Madonna is a celebrated live entertainer in part for her theatricality, as well as for the elaborate set designs and dance sequences she stages.
She’s also notorious for late-starting shows. (I can attest to that: One of the Phoenix shows of her excellent 2015 “Rebel Heart Tour” started around two hours later than scheduled.)
One Florida fan, Nate Hollander, apparently had enough of Madonna’s “tardiness.” As NBC News reported yesterday, Mr. Hollander has filed a class action lawsuit against the star and Live Nation, seeking a full refund of tickets he purchased for next month’s Miami Beach show.
Some stops from the ongoing “Madame X” tour have received rave reviews. Leslie Katz, writing for San Francisco’s Examiner, largely praised Madonna’s “intimate” three-night stop in the Bay Area, which let fans feel closer to the megastar than past arena tours allowed, but without sacrificing the spectacle for which her live performances became well known.
Other reviews of the SF shows underlined Madonna’s delayed starts (as late as an 11:10 p.m. opening for one SF performance), and her Vegas appearance this week left some fans enraged.
As NBC’s Minyvonne Burke reports, Hollander filed the lawsuit “after [the start-time] was pushed back by two hours,” to 10:30 p.m. on Dec. 17, 2019.
The complaint explains that
[At] the start of the tour, which kicked off in September, Madonna repeatedly arrived hours late to her shows.
The singer, 61, has a “long history of arriving and starting her concerts late” and to accommodate her tardiness her shows, including the Miami Beach one.
Since Mr. Hollander’s suit was filed, several others have joined the class action.

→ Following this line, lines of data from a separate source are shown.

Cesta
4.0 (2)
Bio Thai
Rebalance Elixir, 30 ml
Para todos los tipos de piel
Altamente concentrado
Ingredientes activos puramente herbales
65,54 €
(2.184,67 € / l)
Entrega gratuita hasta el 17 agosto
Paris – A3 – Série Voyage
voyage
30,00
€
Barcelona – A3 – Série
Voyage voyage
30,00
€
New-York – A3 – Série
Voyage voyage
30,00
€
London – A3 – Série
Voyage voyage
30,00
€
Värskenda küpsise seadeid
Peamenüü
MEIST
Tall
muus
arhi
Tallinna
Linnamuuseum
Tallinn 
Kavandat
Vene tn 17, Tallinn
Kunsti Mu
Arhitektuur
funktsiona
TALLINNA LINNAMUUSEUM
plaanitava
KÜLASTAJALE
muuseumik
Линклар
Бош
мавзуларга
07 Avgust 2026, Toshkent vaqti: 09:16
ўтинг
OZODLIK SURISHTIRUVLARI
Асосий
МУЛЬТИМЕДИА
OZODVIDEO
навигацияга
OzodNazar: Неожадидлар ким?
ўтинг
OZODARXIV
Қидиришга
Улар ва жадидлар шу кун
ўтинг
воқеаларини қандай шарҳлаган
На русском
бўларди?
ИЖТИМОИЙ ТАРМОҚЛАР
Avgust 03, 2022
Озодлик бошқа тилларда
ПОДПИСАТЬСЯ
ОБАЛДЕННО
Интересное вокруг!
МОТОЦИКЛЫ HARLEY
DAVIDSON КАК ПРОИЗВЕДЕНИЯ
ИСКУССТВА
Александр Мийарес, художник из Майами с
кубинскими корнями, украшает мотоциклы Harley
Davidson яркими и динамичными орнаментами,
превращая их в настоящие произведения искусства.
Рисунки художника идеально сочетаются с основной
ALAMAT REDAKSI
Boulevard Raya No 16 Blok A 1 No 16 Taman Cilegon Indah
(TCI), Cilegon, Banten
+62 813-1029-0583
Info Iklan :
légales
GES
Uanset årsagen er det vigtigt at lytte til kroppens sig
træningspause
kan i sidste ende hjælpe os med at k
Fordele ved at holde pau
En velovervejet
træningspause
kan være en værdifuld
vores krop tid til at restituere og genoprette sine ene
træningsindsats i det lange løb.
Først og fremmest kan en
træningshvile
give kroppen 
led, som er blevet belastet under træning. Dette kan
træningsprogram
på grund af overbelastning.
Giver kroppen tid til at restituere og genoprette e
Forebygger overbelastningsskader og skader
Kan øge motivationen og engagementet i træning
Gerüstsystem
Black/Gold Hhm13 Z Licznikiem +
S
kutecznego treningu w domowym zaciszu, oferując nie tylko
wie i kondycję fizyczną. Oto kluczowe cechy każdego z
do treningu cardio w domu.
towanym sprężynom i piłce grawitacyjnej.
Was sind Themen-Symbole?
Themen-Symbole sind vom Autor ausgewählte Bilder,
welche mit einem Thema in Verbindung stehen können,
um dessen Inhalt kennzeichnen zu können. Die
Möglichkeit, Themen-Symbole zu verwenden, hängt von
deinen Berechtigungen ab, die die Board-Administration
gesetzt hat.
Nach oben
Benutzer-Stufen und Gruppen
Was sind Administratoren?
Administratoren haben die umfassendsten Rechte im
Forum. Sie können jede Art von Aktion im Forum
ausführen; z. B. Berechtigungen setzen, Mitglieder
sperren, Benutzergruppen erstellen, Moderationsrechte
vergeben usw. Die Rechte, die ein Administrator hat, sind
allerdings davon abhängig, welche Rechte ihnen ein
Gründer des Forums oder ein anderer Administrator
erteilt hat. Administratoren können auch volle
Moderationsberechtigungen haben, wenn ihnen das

— Consequence (@consequence) November 9, 2019
“A Queen Is Never Late”
Thus went Madonna’s explanation to a Las Vegas audience a little after midnight on Friday morning, where she started (again) hours after schedule. The artist shared a clip of the moment via Twitter:
— Madonna (@Madonna) November 9, 2019
CBS affiliate News3LV reported that many fans were not having it, and their protests led to “more than 500 refunds” for the single show.
Late starts can be irritating—and Hollander being out of just over $1,000 for tickets he can’t use is beyond merely unfortunate; it’s an excessive loss he and others likely cannot recover through resales in full—yet the breach-of-contract basis of the suit may not work out for the plaintiffs here.

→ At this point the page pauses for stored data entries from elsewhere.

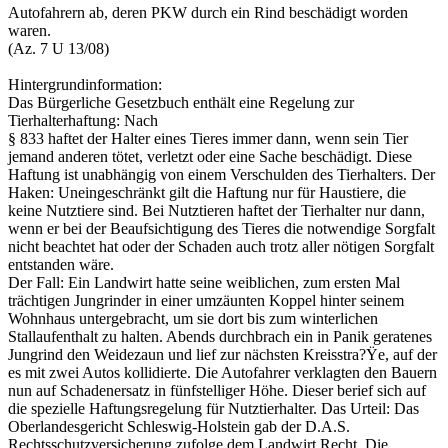
Autofahrern ab, deren PKW durch ein Rind beschädigt worden
waren.
(Az. 7 U 13/08)
Hintergrundinformation:
Das Bürgerliche Gesetzbuch enthält eine Regelung zur
Tierhalterhaftung: Nach
§ 833 haftet der Halter eines Tieres immer dann, wenn sein Tier
jemand anderen tötet, verletzt oder eine Sache beschädigt. Diese
Haftung ist unabhängig von einem Verschulden des Tierhalters. Der
Haken: Uneingeschränkt gilt die Haftung nur für Haustiere, die
keine Nutztiere sind. Bei Nutztieren haftet der Tierhalter nur dann,
wenn er bei der Beaufsichtigung des Tieres die notwendige Sorgfalt
nicht beachtet hat oder der Schaden auch trotz aller nötigen Sorgfalt
entstanden wäre.
Der Fall: Ein Landwirt hatte seine weiblichen, zum ersten Mal
trächtigen Jungrinder in einer umzäunten Koppel hinter seinem
Wohnhaus untergebracht, um sie dort bis zum winterlichen
Stallaufenthalt zu halten. Abends durchbrach ein in Panik geratenes
Jungrind den Weidezaun und lief zur nächsten Kreisstra?Ÿe, auf der
es mit zwei Autos kollidierte. Die Autofahrer verklagten den Bauern
nun auf Schadenersatz in fünfstelliger Höhe. Dieser berief sich auf
die spezielle Haftungsregelung für Nutztierhalter. Das Urteil: Das
Oberlandesgericht Schleswig-Holstein gab der D.A.S.
Rechtsschutzversicherung zufolge dem Landwirt Recht. Die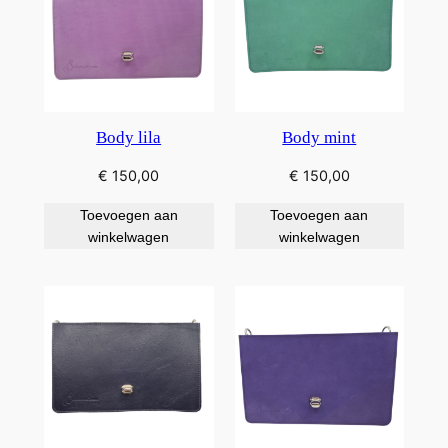
Body lila
Body mint
€
150,00
€
150,00
Toevoegen aan
Toevoegen aan
winkelwagen
winkelwagen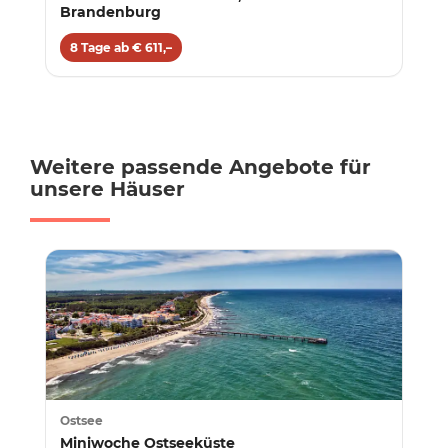
Brandenburg
8 Tage ab € 611,–
Weitere passende Angebote für
unsere Häuser
Ostsee
Miniwoche Ostseeküste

As all first-year law students are taught, there’s a longstanding maxim in contract law: caveat emptor. “Buyer beware.” Hence, Madonna’s notoriety, which makes concertgoers “aware” ahead of time, could work against Hollander and others. We shall see.
Madonna’s next “X” tour show is scheduled for tonight at the Las Vegas Colosseum.
For anyone planning to attend, take the “10:30 p.m.” listed start time with a grain of salt — and maybe really take your time getting there.